## The task
Find the word "publishing" in the listing, and copy out each line where it turns up.
START Supplied material
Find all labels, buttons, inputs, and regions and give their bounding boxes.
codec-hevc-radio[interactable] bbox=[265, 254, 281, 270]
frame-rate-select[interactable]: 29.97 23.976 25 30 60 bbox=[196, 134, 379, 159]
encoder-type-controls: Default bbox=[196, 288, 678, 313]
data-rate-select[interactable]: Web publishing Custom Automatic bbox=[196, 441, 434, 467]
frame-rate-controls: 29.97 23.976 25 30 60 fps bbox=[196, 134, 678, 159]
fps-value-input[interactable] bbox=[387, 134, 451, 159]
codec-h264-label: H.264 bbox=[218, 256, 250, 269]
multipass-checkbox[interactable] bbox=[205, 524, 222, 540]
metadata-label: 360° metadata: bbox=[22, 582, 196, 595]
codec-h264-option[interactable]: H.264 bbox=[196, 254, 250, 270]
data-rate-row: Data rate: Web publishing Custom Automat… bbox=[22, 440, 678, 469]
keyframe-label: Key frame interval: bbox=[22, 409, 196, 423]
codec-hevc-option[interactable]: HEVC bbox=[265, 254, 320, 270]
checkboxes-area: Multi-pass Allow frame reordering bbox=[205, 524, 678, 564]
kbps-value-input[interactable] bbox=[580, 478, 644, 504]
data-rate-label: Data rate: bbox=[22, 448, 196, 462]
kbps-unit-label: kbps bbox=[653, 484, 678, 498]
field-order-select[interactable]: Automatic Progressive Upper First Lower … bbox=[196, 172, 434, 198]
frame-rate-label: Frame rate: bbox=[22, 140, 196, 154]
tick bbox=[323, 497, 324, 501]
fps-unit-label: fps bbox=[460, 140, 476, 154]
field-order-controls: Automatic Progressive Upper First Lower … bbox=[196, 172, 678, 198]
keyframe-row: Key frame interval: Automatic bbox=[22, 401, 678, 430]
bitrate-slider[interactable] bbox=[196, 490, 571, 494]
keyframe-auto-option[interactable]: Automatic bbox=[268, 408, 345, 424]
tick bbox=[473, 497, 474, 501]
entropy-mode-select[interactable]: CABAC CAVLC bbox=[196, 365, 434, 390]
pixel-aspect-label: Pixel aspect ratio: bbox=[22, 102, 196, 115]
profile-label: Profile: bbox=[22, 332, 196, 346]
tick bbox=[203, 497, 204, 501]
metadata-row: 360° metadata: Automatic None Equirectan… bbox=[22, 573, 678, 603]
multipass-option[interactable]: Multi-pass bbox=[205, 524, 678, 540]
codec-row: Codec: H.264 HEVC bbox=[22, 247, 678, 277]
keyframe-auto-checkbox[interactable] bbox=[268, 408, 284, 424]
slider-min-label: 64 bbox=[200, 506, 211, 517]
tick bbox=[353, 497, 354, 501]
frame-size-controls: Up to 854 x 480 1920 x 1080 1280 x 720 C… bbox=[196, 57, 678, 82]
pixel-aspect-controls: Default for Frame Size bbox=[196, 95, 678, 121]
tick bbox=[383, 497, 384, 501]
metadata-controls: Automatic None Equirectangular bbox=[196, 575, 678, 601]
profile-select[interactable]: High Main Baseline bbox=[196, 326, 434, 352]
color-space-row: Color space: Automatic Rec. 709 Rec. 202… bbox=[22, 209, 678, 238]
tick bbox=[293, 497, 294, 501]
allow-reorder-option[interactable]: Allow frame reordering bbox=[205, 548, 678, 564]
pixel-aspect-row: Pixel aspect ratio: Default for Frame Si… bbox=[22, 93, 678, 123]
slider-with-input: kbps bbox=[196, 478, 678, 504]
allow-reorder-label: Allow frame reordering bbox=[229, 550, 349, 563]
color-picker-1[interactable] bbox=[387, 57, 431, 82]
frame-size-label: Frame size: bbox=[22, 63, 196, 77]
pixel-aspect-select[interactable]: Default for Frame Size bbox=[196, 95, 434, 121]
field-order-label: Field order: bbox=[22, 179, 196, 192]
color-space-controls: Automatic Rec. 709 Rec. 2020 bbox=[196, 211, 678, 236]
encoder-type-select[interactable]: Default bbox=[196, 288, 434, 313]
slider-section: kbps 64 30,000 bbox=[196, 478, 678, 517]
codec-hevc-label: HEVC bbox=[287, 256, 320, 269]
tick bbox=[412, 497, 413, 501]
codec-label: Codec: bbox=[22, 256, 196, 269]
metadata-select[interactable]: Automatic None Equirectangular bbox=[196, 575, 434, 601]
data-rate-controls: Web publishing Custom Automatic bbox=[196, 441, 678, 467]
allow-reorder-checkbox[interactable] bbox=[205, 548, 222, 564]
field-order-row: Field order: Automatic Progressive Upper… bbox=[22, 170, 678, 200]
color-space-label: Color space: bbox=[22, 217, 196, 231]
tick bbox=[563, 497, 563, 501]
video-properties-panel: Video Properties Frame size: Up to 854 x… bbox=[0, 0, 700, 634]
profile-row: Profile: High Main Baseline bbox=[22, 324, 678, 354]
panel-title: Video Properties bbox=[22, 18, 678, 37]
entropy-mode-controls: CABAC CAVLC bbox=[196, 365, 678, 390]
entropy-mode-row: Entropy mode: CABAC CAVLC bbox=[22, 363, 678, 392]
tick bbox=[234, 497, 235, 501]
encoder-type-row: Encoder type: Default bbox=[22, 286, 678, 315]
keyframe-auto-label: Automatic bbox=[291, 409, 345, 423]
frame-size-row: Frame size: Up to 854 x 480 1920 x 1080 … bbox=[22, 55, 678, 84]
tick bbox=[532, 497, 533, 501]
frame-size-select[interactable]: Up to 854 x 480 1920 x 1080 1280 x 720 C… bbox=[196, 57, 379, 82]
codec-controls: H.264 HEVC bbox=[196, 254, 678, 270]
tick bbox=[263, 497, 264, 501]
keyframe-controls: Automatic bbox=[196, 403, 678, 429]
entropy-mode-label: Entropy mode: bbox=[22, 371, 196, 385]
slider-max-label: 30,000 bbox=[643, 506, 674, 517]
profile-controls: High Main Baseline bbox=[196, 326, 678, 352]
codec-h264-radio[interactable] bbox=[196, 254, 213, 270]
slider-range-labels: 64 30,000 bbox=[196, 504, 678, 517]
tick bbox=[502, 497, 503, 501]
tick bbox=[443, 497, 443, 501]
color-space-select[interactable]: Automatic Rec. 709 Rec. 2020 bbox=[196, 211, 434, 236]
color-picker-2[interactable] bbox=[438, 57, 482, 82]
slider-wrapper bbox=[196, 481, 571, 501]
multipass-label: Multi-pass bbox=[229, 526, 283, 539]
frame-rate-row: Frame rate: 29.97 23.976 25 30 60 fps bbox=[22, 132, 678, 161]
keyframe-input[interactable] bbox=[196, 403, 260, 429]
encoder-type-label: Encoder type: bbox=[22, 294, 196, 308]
END Supplied material
START Supplied material
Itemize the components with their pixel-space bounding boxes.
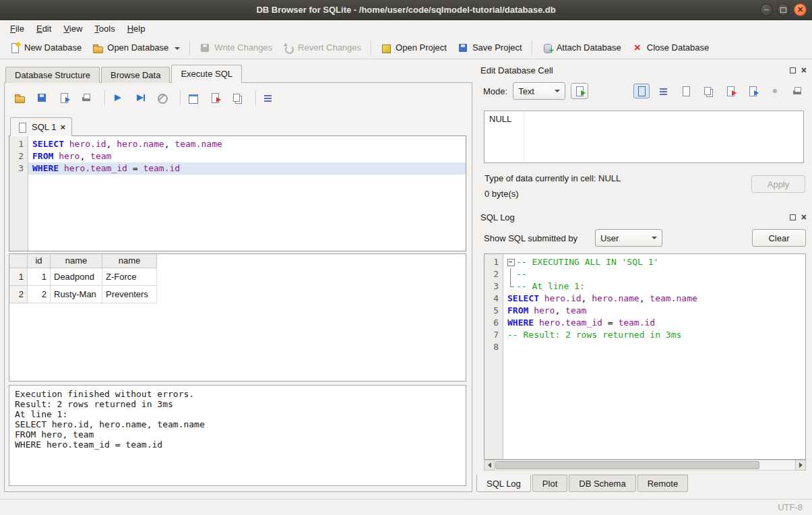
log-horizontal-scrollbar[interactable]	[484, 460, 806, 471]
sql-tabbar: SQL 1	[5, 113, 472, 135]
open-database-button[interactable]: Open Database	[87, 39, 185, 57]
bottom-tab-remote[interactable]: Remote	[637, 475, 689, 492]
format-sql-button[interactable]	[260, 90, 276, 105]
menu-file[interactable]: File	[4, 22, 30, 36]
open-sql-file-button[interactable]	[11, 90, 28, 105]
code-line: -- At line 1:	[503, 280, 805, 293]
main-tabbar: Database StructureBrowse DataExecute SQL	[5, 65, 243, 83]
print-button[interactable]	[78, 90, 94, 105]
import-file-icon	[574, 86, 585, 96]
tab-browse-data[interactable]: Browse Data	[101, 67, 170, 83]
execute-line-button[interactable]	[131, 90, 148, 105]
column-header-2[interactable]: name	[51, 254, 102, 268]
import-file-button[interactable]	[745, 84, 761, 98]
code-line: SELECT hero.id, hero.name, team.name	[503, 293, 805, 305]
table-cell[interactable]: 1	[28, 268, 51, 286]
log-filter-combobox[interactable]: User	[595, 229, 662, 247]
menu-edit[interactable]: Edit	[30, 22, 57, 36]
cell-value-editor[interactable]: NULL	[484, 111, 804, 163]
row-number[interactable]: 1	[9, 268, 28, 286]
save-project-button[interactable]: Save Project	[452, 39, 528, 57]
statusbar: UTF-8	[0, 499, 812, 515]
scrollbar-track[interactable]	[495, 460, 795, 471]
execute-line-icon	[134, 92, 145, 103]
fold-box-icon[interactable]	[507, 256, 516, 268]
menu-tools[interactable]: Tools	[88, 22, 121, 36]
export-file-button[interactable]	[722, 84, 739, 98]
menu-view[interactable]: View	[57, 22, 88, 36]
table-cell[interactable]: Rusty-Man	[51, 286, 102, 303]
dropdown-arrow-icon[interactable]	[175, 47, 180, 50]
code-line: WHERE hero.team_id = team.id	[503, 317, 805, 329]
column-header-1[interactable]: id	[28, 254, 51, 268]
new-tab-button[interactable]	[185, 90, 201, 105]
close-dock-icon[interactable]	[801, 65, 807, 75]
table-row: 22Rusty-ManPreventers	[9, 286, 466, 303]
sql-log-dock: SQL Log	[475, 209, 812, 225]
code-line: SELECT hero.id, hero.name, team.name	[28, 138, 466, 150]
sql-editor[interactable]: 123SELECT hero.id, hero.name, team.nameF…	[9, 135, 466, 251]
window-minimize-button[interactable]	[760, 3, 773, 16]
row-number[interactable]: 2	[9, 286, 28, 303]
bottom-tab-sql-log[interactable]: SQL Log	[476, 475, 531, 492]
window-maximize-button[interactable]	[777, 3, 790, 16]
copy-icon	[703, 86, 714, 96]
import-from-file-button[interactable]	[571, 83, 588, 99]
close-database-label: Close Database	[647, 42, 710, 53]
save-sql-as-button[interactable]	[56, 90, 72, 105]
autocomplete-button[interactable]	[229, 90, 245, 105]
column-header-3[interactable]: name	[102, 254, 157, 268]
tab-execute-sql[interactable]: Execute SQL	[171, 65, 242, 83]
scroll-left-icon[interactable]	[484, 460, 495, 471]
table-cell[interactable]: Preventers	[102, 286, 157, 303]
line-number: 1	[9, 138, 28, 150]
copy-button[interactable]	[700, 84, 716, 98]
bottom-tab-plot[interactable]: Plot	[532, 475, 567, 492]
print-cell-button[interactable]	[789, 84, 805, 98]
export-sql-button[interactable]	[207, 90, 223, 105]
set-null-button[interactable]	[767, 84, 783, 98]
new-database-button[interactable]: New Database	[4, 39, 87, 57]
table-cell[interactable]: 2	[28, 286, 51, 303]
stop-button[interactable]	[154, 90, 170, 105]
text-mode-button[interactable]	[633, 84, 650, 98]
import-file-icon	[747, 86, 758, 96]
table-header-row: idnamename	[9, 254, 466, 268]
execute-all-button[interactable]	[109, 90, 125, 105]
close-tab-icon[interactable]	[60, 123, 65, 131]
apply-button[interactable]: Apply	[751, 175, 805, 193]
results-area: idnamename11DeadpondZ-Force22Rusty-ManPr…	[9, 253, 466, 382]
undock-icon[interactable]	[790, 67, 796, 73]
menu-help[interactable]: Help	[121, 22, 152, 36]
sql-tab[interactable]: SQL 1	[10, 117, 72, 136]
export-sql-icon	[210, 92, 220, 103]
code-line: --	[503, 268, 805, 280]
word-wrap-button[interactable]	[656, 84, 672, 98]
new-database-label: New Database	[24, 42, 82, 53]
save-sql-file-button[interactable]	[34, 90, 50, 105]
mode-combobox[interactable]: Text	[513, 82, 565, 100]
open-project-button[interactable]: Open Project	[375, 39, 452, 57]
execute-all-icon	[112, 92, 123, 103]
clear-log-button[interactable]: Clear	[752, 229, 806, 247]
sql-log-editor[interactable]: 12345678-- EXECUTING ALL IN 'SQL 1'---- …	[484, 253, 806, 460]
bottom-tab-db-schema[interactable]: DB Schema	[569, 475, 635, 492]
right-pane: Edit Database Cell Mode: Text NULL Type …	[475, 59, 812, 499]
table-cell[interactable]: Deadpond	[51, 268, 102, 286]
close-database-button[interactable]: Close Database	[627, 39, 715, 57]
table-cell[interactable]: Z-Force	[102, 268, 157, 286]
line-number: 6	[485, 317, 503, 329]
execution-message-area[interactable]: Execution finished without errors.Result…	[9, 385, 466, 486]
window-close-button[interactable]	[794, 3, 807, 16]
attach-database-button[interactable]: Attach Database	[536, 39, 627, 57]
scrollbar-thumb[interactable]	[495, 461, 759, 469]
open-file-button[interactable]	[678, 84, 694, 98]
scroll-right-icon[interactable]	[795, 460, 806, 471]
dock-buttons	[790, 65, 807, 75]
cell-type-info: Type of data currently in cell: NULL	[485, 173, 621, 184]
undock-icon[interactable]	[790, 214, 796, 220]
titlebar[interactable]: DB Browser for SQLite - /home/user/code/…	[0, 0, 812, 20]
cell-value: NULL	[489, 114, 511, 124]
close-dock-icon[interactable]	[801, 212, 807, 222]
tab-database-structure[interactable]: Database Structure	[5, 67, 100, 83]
END Supplied material
## Output for this exercise
data-rate-select[interactable]: Web publishing Custom Automatic bbox=[196, 441, 434, 467]
data-rate-row: Data rate: Web publishing Custom Automat… bbox=[22, 440, 678, 469]
data-rate-controls: Web publishing Custom Automatic bbox=[196, 441, 678, 467]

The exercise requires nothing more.